# first trip on new boat!!



## fishsticker (Jan 11, 2009)

Well finally got a slow day around the office and decided to drag the new 330 grady express down to Orange Beach for some fishing. No problems on the trip down and launching was also a piece of cake. Left the dock at 730 with a livewell full of pinfish and wanted to run out to some deep natural bottom but storms and a stiff SW wind changed our minds. Ran out to some spots in ~125 ft and started bringing in the snapper 4 @ the time. Big storm blew in on us and we had to jog around awhile to let it pass. After the storm the fish were nonexistent. Ran to a couple more spots with marginal luck. Finally hit a spot around 1:30 that had good fish. Finished off our 6 man limit of 8-12 lb snapper and decided to head in since we have to drive back to mobile, wash the boat, and clean fish. Boat ran great, electronics will take a little getting used to (furuno navnew) but great resolution on the bottom machine with the 1kw transducer, and having a/c and refridgerated fish boxes is quite nice also. Here are some pics of the boat on the trailer I promised about a week ago. No pics of fish, hope to have some more worthy fish to post in a week or so next time we get out.

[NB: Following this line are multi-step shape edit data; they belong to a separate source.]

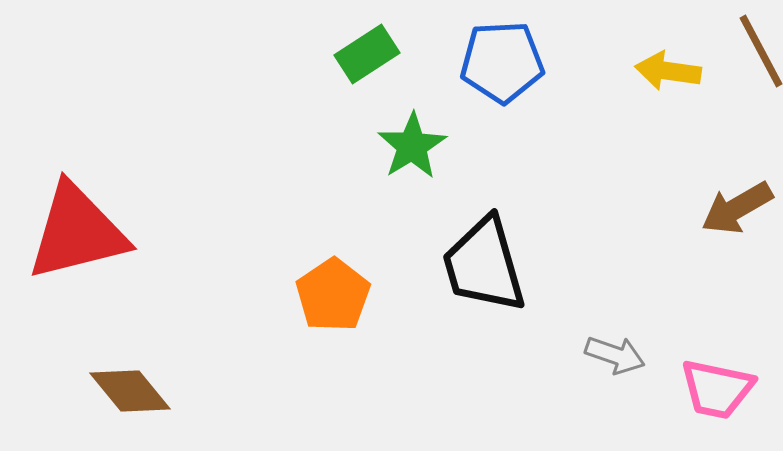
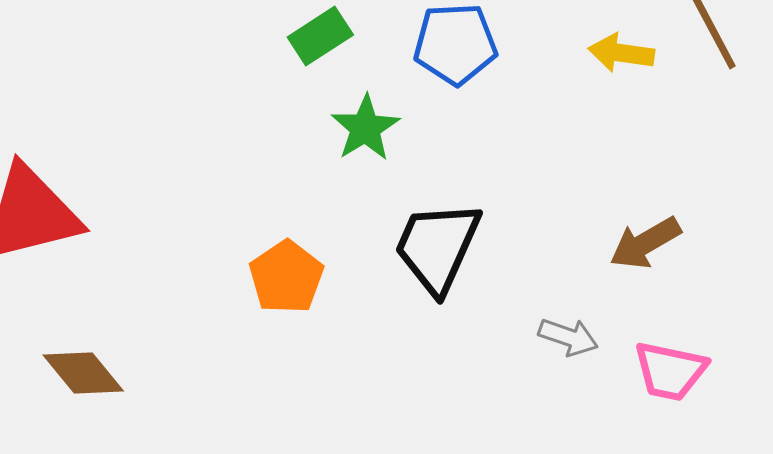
brown arrow: (737, 208) -> (645, 243), moved
black trapezoid: (484, 265) -> (437, 247), turned 40

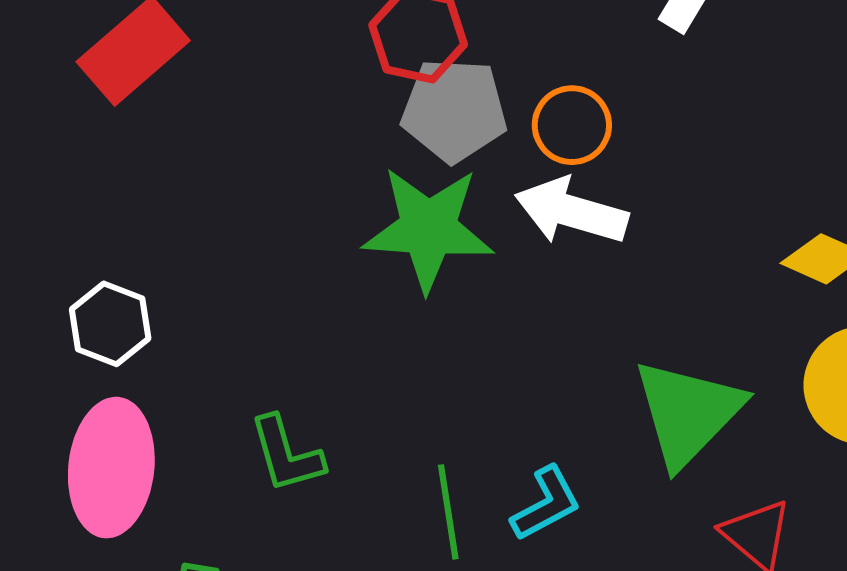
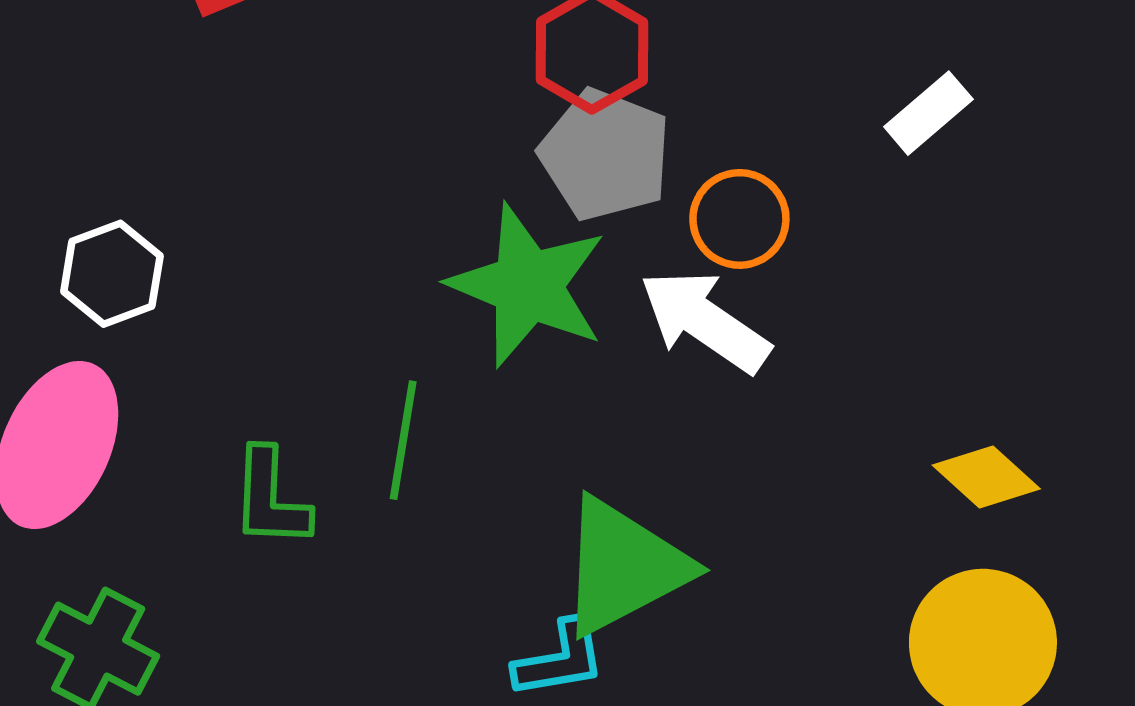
green triangle: (688, 413) -> (623, 567), moved
green line: (448, 512) -> (403, 440), moved

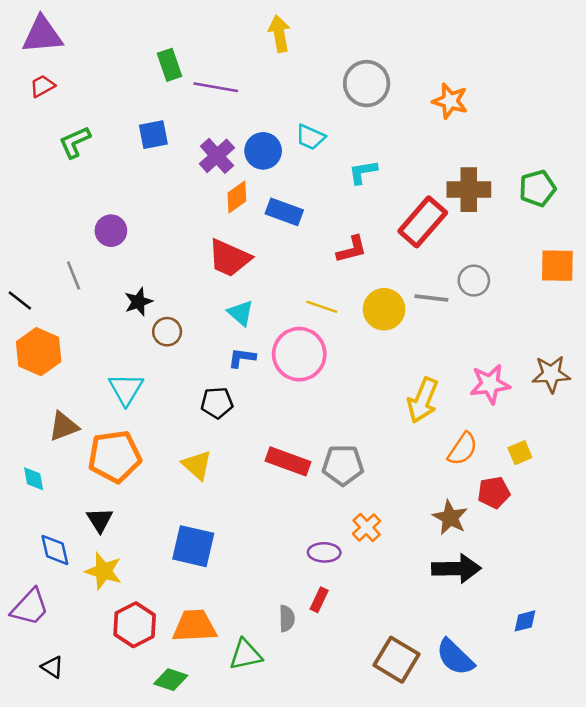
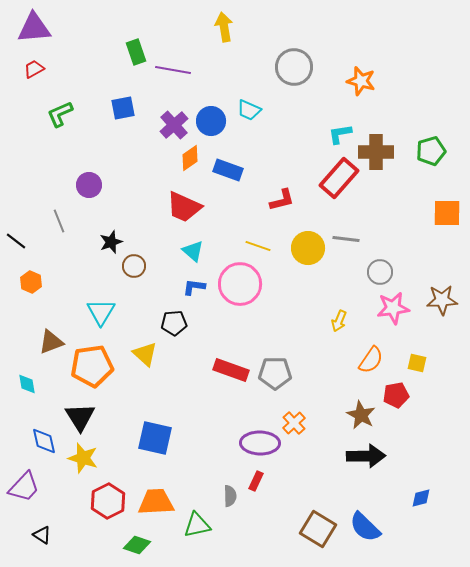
cyan L-shape: (363, 172) -> (340, 134), moved
gray circle: (474, 281) -> (380, 272), moved
orange hexagon: (39, 352) -> (31, 282), size x0.6
yellow arrow: (423, 400) -> (339, 321), size x0.6
yellow square: (520, 453) -> (417, 363), turned 36
yellow triangle: (197, 465) -> (145, 354), moved
black triangle: (100, 520) -> (80, 417), size x1.4
purple ellipse: (324, 552) -> (260, 443), size x1.5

Boat makes the f-350 look like a toy truck. My buddy in the pic is 6ft 3. Boat tops out at 14ft tall w/o radar.


----------



## polar21 (Nov 5, 2007)

That boat is an absolute monster on the trailer!


----------



## choppedliver (Apr 4, 2009)

dayum


----------



## fishsticker (Jan 11, 2009)

I have to say that the trailermanufacturer Myco out of Bradenton, Fl did a great job. They build custom trailers up to 55ft in length. Build alot for the SKA guys who trailer 36cc all over the place and want something to stand up to big boats and lots of miles. They get the hull specs from the boat manufacturer and build the trailer to fit the boat like a glove. The trailer is 10 inch c channel aluminum and has 14 bunks. All bunks are welded to the crossmenbers, which it has 10 of from front to back. All 3 axles have electric hydraulic brakes which are unbelievable in stopping a 18000lb boat and trailer. Led lihgts are extremely bright also. All around I think the best trailer money can buy. 

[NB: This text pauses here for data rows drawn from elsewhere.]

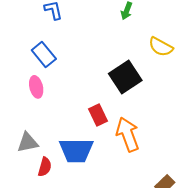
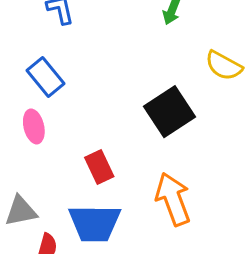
red rectangle: (98, 115) -> (99, 167), moved

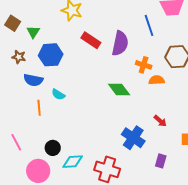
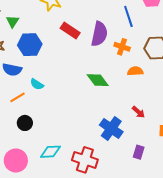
orange cross: (144, 65) -> (122, 47), moved
orange line: (39, 108) -> (18, 97), turned 63
black circle: (53, 148) -> (25, 123), moved

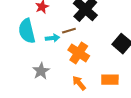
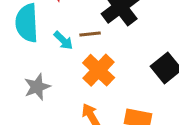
cyan arrow: (52, 38) -> (63, 40), turned 40

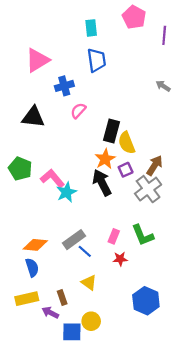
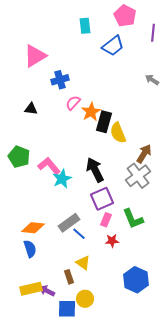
blue trapezoid: (97, 60) -> (113, 46), moved, turned 60
black triangle: (33, 117) -> (31, 109), size x0.6
orange star: (105, 159) -> (91, 112), moved
purple square: (126, 170) -> (102, 199), moved, size x1.6
brown rectangle: (62, 298) -> (69, 277), moved
yellow rectangle: (27, 299) -> (31, 289), moved

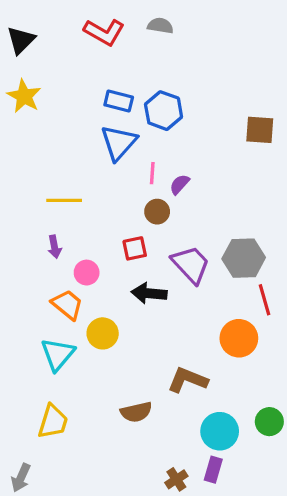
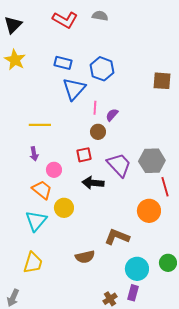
blue rectangle: (119, 101) -> (63, 63), moved

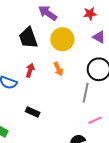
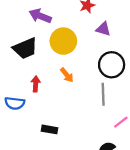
black trapezoid: (28, 38) -> (25, 48), turned -80

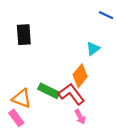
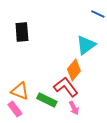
cyan triangle: (93, 49) -> (86, 45), size x1.5
green rectangle: (49, 91) -> (47, 100), moved

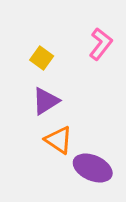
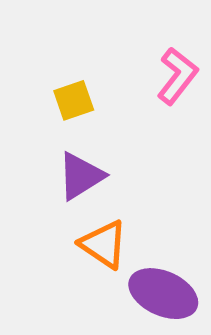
yellow square: (42, 58) -> (74, 100), turned 35

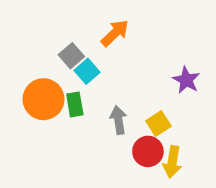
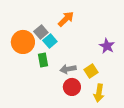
orange circle: (44, 99) -> (23, 42), moved
gray arrow: (118, 120) -> (68, 69), turned -91
red circle: (148, 151) -> (72, 87), moved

The boat is properly balance on the trailer and I dont feel it as much as the 25 cuddy we have that is slightly too big for the trailer its currently on.


----------



## chad403 (Apr 20, 2008)

sweet boat....getting some good use with the work truck...get .55 cents tax deductive per mile from the IRS towing that beast


----------



## wrightackle (Oct 29, 2007)

That boat is a beast! I am always curious when I see these posts about their performance. I was flabbergasted to see according to yamaha that this boat will get 1.53 mpg at 4000 rpm. That is something for a boat that size. Congratulations on the boat. That full enclosure will sure come in handy.


----------



## Trble Make-rr (Sep 30, 2007)

*WOW, that's a huge beautiful boat! :bowdown*


----------



## Desperado (May 25, 2009)

...................and to think I worry about towing my Grady Sailfish to Orange Beach. Nice boat!


----------



## Shiznik (Feb 24, 2008)

Okay, I think I've seen it all now! Nice Boat! Probably had no problem with the weather either.

:clap:clap:clap:clap


----------



## EverolUSA (Dec 26, 2007)

Sweet Ride! I get funny looks trailering my Grady White 268, you might need an escort.*Keith Wichmann
(251) 648-3210
World's Finest Fishing Reels
since 1958








Your Grandson's Next Reel*</DIV>


----------



## Pinksnappertrapper (Dec 7, 2007)

I wouldnt mind seeing some pictures of the inside, and cabin.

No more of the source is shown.